[Items from a dataset]
------------------------------------------------
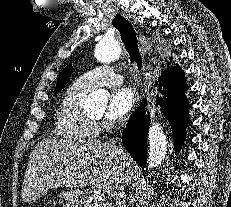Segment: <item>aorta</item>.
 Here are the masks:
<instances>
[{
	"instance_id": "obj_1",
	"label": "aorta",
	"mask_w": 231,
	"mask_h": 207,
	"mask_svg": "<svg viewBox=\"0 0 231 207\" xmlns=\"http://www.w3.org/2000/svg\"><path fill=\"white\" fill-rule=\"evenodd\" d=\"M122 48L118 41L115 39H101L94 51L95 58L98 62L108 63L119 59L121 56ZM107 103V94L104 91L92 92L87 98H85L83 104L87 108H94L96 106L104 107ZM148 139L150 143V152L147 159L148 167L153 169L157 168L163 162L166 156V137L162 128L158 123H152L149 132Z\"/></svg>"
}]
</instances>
------------------------------------------------
TO DO: Return the records word for word, leaving every picture out of the copy.

RESPONSE AREA:
Segment: <item>aorta</item>.
 Here are the masks:
<instances>
[{
	"instance_id": "obj_1",
	"label": "aorta",
	"mask_w": 231,
	"mask_h": 207,
	"mask_svg": "<svg viewBox=\"0 0 231 207\" xmlns=\"http://www.w3.org/2000/svg\"><path fill=\"white\" fill-rule=\"evenodd\" d=\"M122 48L118 41L115 39H101L94 51L95 58L98 62L108 63L119 59L121 56ZM107 103V94L104 91L92 92L87 98H85L83 104L87 108H94L96 106L104 107ZM148 139L150 143V152L147 159L148 167L153 169L157 168L163 162L166 156V137L162 128L158 123H152L149 132Z\"/></svg>"
}]
</instances>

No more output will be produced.